*Collected data*.
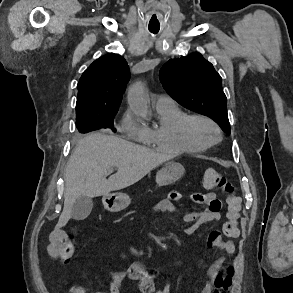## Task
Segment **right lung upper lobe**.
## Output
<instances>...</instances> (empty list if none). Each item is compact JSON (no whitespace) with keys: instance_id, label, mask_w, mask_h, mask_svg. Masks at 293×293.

*Exercise directions*. Without the pictures, write out all of the material exactly.

*Exercise solution*.
## Task
Segment **right lung upper lobe**.
## Output
<instances>...</instances> (empty list if none). Each item is compact JSON (no whitespace) with keys: instance_id, label, mask_w, mask_h, mask_svg. Masks at 293×293.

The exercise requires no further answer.